DIRECTIONS FOR THIS TASK:
All that is needed is a count of the lines in this data that contain the word "снега".
### RECORDS TO PROCESS ###
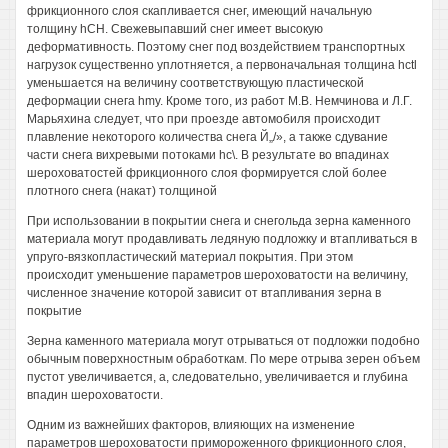
фрикционного слоя скапливается снег, имеющий начальную
толщину hCH. Свежевыпавший снег имеет высокую
деформативность. Поэтому снег под воздействием транспортных
нагрузок существенно уплотняется, а первоначальная толщина hctl
уменьшается на величину соответствующую пластической
деформации снега hmy. Кроме того, из работ М.В. Немчинова и Л.Г.
Марьяхина следует, что при проезде автомобиля происходит
плавление некоторого количества снега Й„/», а также сдувание
части снега вихревыми потоками hc\. В результате во впадинах
шероховатостей фрикционного слоя формируется слой более
плотного снега (накат) толщиной
При использовании в покрытии снега и снегольда зерна каменного
материала могут продавливать ледяную подложку и втапливаться в
упруго-вязкопластический материал покрытия. При этом
происходит уменьшение параметров шероховатости на величину,
численное значение которой зависит от втапливания зерна в
покрытие
Зерна каменного материала могут отрываться от подложки подобно
обычным поверхностным обработкам. По мере отрыва зерен объем
пустот увеличивается, а, следовательно, увеличивается и глубина
впадин шероховатости.
Одним из важнейших факторов, влияющих на изменение
параметров шероховатости примороженного фрикционного слоя,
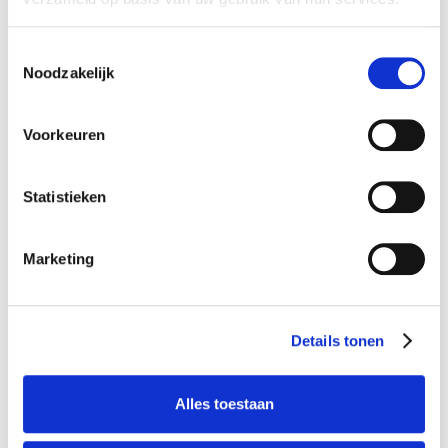
Toestemmingsselectie
Noodzakelijk
Voorkeuren
Statistieken
Aanhangwagentraining;
rijbewijs BE (1-daags)
€ 1.025,00
Marketing
Details tonen
Alles toestaan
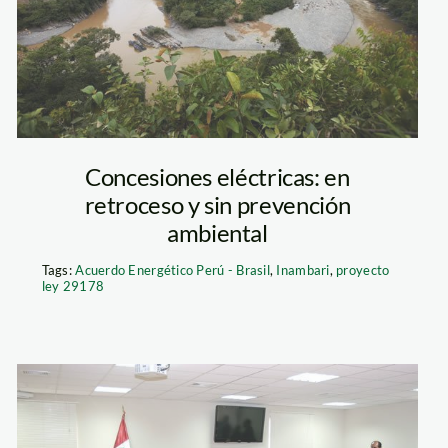
Concesiones eléctricas: en
retroceso y sin prevención
ambiental
Tags:
Acuerdo Energético Perú - Brasil
,
Inambari
,
proyecto
ley 29178
comision_constituci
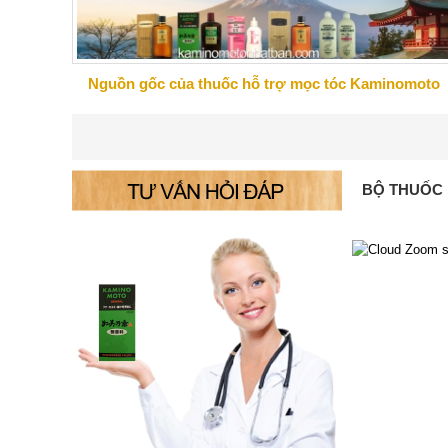
Nguồn gốc của thuốc hỗ trợ mọc tóc Kaminomoto
BỘ THUỐC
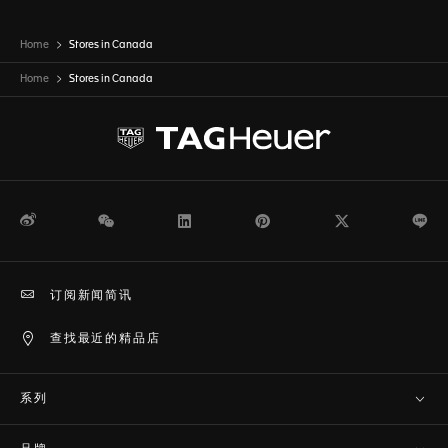
Home
Stores in Canada
Home
Stores in
Canada
微博
WeChat
领英
Pinterest
Twitter
Li
订阅新闻简讯
查找最近的精品店
系列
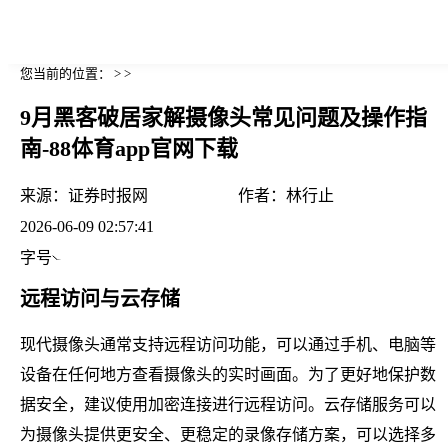
您当前的位置： > >
9月黑客破居家解摄像头常见问题及操作指
南-88体育app官网下载
来源：
证券时报网
作者：
林行止
2026-06-09 02:57:41
字号
远程访问与云存储
现代摄像头通常支持远程访问功能，可以通过手机、电脑等
设备在任何地方查看摄像头的实时画面。为了更好地保护数
据安全，建议使用加密连接进行远程访问。云存储服务可以
为摄像头提供更安全、更稳定的录像存储方案，可以选择多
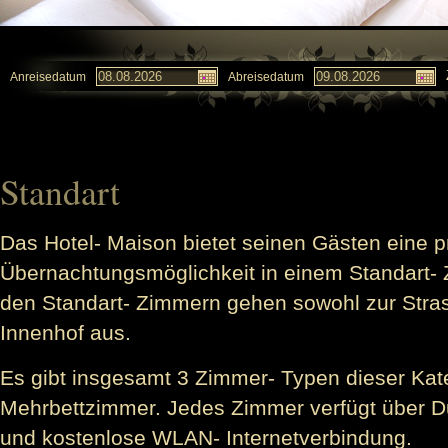
Anreisedatum
Abreisedatum
Standart
Das Hotel- Maison bietet seinen Gästen eine p
Übernachtungsmöglichkeit in einem Standart- 
den Standart- Zimmern gehen sowohl zur Stra
Innenhof aus.
Es gibt insgesamt 3 Zimmer- Typen dieser Kate
Mehrbettzimmer. Jedes Zimmer verfügt über 
und kostenlose WLAN- Internetverbindung.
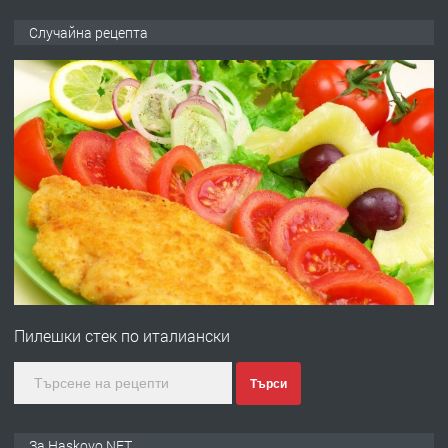
ПРЕДЛАГА
НАПЪЛНО ОБЗАВЕДЕН И
Случайна рецепта
ОБОРУДВАН ТРИСТАЕН
АПАРТАМЕНТ В ЦЕНТЪРА НА ГР.
ХАСКОВО
преди 4 дни
ПРЕДЛАГА
Давам гараж под наем
преди 4 дни
ПРЕДЛАГА
№4120 Магазин/Офис под наем в кв.
Любен Каравелов, Хасково-близо до
Пилешки стек по италиански
градската градина!
преди 4 дни
Търси
ПРЕДЛАГА
ПРОСТОРЕН ТРИСТАЕН
За Haskovo.NET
###
SOLUTION:
5